• _Assigned task_:
Only the images get left out; everything else in the records is to be transcribed exactly.

--- --- ---

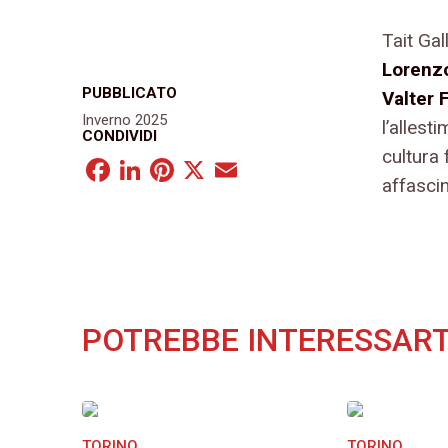
Tait Gal
Lorenz
PUBBLICATO
Valter F
Inverno 2025
l’allest
CONDIVIDI
cultura 
Facebook
LinkedIn
Pinterest
X
Email
affascin
POTREBBE INTERESSART
TORINO
TORINO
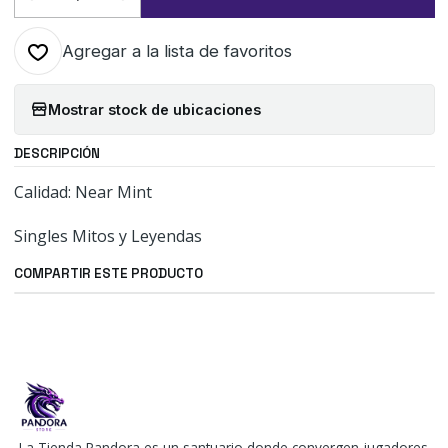
Cantidad
Agregar a la lista de favoritos
Mostrar stock de ubicaciones
DESCRIPCIÓN
Calidad: Near Mint
Singles Mitos y Leyendas
COMPARTIR ESTE PRODUCTO
La Tienda Pandora es un santuario donde convergen jugadores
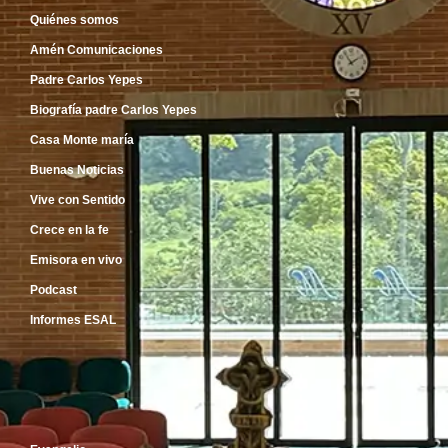
Quiénes somos
Amén Comunicaciones
Padre Carlos Yepes
Biografía padre Carlos Yepes
Casa Monte maría
Buenas Noticias
Vive con Sentido
Crece en la fe
Emisora en vivo
Podcast
Informes ESAL
Inicio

--- --- ---

• _Result for this exercise_:
Tait Gal
Lorenz
PUBBLICATO
Valter F
Inverno 2025
l’allest
CONDIVIDI
cultura 
Facebook
LinkedIn
Pinterest
X
Email
affascin
POTREBBE INTERESSART
TORINO
TORINO
Cantidad
Agregar a la lista de favoritos
Mostrar stock de ubicaciones
DESCRIPCIÓN
Calidad: Near Mint
Singles Mitos y Leyendas
COMPARTIR ESTE PRODUCTO
La Tienda Pandora es un santuario donde convergen jugadores
Quiénes somos
Amén Comunicaciones
Padre Carlos Yepes
Biografía padre Carlos Yepes
Casa Monte maría
Buenas Noticias
Vive con Sentido
Crece en la fe
Emisora en vivo
Podcast
Informes ESAL
Inicio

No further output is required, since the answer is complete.